**WHAT TO DO**
Set down the material in full. Keep every line exactly as it is.

**STORED DATA**
--- START ---
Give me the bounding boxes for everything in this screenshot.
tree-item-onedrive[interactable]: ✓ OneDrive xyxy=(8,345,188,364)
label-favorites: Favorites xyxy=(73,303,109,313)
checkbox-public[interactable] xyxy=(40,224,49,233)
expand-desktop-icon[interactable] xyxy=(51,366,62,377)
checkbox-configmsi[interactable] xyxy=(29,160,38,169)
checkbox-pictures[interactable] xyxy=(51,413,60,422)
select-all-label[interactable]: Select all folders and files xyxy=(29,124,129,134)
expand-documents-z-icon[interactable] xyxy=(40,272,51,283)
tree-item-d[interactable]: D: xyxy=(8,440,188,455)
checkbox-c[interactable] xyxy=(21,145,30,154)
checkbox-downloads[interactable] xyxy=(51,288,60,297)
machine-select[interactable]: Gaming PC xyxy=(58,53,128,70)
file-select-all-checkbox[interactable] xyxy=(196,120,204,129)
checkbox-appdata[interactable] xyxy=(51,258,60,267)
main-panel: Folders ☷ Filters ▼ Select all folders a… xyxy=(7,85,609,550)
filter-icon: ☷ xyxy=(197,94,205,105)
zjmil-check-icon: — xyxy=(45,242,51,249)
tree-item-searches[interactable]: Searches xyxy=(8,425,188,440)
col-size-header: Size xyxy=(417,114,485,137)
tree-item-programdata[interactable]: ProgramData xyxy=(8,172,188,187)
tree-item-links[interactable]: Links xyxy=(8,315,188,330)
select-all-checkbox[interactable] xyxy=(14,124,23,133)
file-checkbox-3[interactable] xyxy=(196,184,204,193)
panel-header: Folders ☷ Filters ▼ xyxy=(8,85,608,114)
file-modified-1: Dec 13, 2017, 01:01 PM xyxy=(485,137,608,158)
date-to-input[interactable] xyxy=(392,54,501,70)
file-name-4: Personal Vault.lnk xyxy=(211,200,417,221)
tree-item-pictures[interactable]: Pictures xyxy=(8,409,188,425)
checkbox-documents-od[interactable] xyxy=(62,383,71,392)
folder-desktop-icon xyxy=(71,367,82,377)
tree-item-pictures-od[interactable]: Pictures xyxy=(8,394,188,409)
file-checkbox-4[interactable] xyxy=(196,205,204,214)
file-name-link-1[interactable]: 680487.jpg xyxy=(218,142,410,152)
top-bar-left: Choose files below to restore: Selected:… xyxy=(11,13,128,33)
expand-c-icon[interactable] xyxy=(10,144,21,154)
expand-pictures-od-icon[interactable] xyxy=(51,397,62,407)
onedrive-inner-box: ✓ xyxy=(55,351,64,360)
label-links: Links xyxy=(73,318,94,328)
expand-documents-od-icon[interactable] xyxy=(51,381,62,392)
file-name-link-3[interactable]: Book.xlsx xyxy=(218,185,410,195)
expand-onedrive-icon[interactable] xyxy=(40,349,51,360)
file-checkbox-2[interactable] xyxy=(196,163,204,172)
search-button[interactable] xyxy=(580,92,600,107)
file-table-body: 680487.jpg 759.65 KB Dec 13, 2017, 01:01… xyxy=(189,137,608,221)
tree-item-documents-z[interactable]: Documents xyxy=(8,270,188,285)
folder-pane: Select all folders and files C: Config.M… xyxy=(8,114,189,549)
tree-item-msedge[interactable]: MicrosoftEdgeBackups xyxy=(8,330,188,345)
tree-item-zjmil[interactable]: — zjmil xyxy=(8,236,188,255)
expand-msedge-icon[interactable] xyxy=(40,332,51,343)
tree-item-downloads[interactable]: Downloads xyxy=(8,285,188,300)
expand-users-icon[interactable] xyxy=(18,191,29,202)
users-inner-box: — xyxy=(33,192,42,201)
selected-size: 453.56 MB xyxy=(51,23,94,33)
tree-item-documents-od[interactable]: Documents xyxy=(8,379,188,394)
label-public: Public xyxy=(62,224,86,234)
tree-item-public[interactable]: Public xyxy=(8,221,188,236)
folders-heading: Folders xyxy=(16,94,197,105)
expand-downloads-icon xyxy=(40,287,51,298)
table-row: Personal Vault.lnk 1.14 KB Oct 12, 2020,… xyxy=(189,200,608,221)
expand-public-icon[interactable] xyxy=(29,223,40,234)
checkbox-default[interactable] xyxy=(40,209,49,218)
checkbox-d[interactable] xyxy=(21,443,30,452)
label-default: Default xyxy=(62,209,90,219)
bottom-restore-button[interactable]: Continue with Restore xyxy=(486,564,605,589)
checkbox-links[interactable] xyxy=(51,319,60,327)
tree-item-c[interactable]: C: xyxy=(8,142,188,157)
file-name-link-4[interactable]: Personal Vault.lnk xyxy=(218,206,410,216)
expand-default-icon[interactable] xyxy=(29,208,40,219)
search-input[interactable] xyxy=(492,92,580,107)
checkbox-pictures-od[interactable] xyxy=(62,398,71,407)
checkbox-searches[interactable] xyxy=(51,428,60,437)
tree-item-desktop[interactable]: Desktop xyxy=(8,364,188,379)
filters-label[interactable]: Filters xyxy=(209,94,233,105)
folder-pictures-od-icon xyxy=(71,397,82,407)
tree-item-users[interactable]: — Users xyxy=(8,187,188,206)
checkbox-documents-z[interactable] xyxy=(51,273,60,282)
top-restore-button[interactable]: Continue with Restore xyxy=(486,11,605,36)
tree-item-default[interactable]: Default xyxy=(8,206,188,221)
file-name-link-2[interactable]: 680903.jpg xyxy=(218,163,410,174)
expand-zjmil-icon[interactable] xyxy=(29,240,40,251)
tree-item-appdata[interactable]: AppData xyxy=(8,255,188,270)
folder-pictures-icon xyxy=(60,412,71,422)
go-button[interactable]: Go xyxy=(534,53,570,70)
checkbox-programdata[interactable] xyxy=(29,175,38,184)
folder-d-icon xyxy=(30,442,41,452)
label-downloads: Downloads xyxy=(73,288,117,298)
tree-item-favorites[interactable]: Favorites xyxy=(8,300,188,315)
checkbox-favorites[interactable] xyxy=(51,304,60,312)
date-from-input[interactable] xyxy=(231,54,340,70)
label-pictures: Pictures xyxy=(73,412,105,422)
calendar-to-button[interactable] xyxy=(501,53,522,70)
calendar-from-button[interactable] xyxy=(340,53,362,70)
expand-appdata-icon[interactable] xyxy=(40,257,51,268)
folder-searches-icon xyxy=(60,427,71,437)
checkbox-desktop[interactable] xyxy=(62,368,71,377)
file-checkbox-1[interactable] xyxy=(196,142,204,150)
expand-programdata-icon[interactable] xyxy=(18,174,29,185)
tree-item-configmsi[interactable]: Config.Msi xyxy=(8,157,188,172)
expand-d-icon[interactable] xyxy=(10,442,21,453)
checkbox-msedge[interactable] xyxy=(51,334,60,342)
--- END ---
**RESULT**
Give me the bounding boxes for everything in this screenshot.
tree-item-onedrive[interactable]: ✓ OneDrive xyxy=(8,345,188,364)
label-favorites: Favorites xyxy=(73,303,109,313)
checkbox-public[interactable] xyxy=(40,224,49,233)
expand-desktop-icon[interactable] xyxy=(51,366,62,377)
checkbox-configmsi[interactable] xyxy=(29,160,38,169)
checkbox-pictures[interactable] xyxy=(51,413,60,422)
select-all-label[interactable]: Select all folders and files xyxy=(29,124,129,134)
expand-documents-z-icon[interactable] xyxy=(40,272,51,283)
tree-item-d[interactable]: D: xyxy=(8,440,188,455)
checkbox-c[interactable] xyxy=(21,145,30,154)
checkbox-downloads[interactable] xyxy=(51,288,60,297)
machine-select[interactable]: Gaming PC xyxy=(58,53,128,70)
file-select-all-checkbox[interactable] xyxy=(196,120,204,129)
checkbox-appdata[interactable] xyxy=(51,258,60,267)
main-panel: Folders ☷ Filters ▼ Select all folders a… xyxy=(7,85,609,550)
filter-icon: ☷ xyxy=(197,94,205,105)
zjmil-check-icon: — xyxy=(45,242,51,249)
tree-item-searches[interactable]: Searches xyxy=(8,425,188,440)
col-size-header: Size xyxy=(417,114,485,137)
tree-item-programdata[interactable]: ProgramData xyxy=(8,172,188,187)
tree-item-links[interactable]: Links xyxy=(8,315,188,330)
select-all-checkbox[interactable] xyxy=(14,124,23,133)
file-checkbox-3[interactable] xyxy=(196,184,204,193)
panel-header: Folders ☷ Filters ▼ xyxy=(8,85,608,114)
file-modified-1: Dec 13, 2017, 01:01 PM xyxy=(485,137,608,158)
date-to-input[interactable] xyxy=(392,54,501,70)
file-name-4: Personal Vault.lnk xyxy=(211,200,417,221)
tree-item-pictures[interactable]: Pictures xyxy=(8,409,188,425)
checkbox-documents-od[interactable] xyxy=(62,383,71,392)
folder-desktop-icon xyxy=(71,367,82,377)
tree-item-pictures-od[interactable]: Pictures xyxy=(8,394,188,409)
file-checkbox-4[interactable] xyxy=(196,205,204,214)
file-name-link-1[interactable]: 680487.jpg xyxy=(218,142,410,152)
top-bar-left: Choose files below to restore: Selected:… xyxy=(11,13,128,33)
expand-c-icon[interactable] xyxy=(10,144,21,154)
expand-pictures-od-icon[interactable] xyxy=(51,397,62,407)
onedrive-inner-box: ✓ xyxy=(55,351,64,360)
label-links: Links xyxy=(73,318,94,328)
expand-documents-od-icon[interactable] xyxy=(51,381,62,392)
file-name-link-3[interactable]: Book.xlsx xyxy=(218,185,410,195)
expand-onedrive-icon[interactable] xyxy=(40,349,51,360)
file-checkbox-2[interactable] xyxy=(196,163,204,172)
search-button[interactable] xyxy=(580,92,600,107)
file-table-body: 680487.jpg 759.65 KB Dec 13, 2017, 01:01… xyxy=(189,137,608,221)
tree-item-documents-z[interactable]: Documents xyxy=(8,270,188,285)
folder-pane: Select all folders and files C: Config.M… xyxy=(8,114,189,549)
tree-item-msedge[interactable]: MicrosoftEdgeBackups xyxy=(8,330,188,345)
tree-item-zjmil[interactable]: — zjmil xyxy=(8,236,188,255)
expand-msedge-icon[interactable] xyxy=(40,332,51,343)
tree-item-downloads[interactable]: Downloads xyxy=(8,285,188,300)
expand-users-icon[interactable] xyxy=(18,191,29,202)
users-inner-box: — xyxy=(33,192,42,201)
selected-size: 453.56 MB xyxy=(51,23,94,33)
tree-item-documents-od[interactable]: Documents xyxy=(8,379,188,394)
label-public: Public xyxy=(62,224,86,234)
tree-item-public[interactable]: Public xyxy=(8,221,188,236)
folders-heading: Folders xyxy=(16,94,197,105)
expand-downloads-icon xyxy=(40,287,51,298)
table-row: Personal Vault.lnk 1.14 KB Oct 12, 2020,… xyxy=(189,200,608,221)
expand-public-icon[interactable] xyxy=(29,223,40,234)
checkbox-default[interactable] xyxy=(40,209,49,218)
checkbox-d[interactable] xyxy=(21,443,30,452)
label-default: Default xyxy=(62,209,90,219)
bottom-restore-button[interactable]: Continue with Restore xyxy=(486,564,605,589)
checkbox-links[interactable] xyxy=(51,319,60,327)
tree-item-c[interactable]: C: xyxy=(8,142,188,157)
file-name-link-4[interactable]: Personal Vault.lnk xyxy=(218,206,410,216)
expand-default-icon[interactable] xyxy=(29,208,40,219)
search-input[interactable] xyxy=(492,92,580,107)
checkbox-pictures-od[interactable] xyxy=(62,398,71,407)
checkbox-searches[interactable] xyxy=(51,428,60,437)
tree-item-desktop[interactable]: Desktop xyxy=(8,364,188,379)
filters-label[interactable]: Filters xyxy=(209,94,233,105)
folder-pictures-od-icon xyxy=(71,397,82,407)
tree-item-users[interactable]: — Users xyxy=(8,187,188,206)
checkbox-documents-z[interactable] xyxy=(51,273,60,282)
top-restore-button[interactable]: Continue with Restore xyxy=(486,11,605,36)
tree-item-default[interactable]: Default xyxy=(8,206,188,221)
file-name-link-2[interactable]: 680903.jpg xyxy=(218,163,410,174)
expand-zjmil-icon[interactable] xyxy=(29,240,40,251)
tree-item-appdata[interactable]: AppData xyxy=(8,255,188,270)
folder-pictures-icon xyxy=(60,412,71,422)
go-button[interactable]: Go xyxy=(534,53,570,70)
checkbox-programdata[interactable] xyxy=(29,175,38,184)
folder-d-icon xyxy=(30,442,41,452)
label-downloads: Downloads xyxy=(73,288,117,298)
tree-item-favorites[interactable]: Favorites xyxy=(8,300,188,315)
checkbox-favorites[interactable] xyxy=(51,304,60,312)
date-from-input[interactable] xyxy=(231,54,340,70)
label-pictures: Pictures xyxy=(73,412,105,422)
calendar-to-button[interactable] xyxy=(501,53,522,70)
calendar-from-button[interactable] xyxy=(340,53,362,70)
expand-appdata-icon[interactable] xyxy=(40,257,51,268)
folder-searches-icon xyxy=(60,427,71,437)
checkbox-desktop[interactable] xyxy=(62,368,71,377)
file-checkbox-1[interactable] xyxy=(196,142,204,150)
expand-programdata-icon[interactable] xyxy=(18,174,29,185)
tree-item-configmsi[interactable]: Config.Msi xyxy=(8,157,188,172)
expand-d-icon[interactable] xyxy=(10,442,21,453)
checkbox-msedge[interactable] xyxy=(51,334,60,342)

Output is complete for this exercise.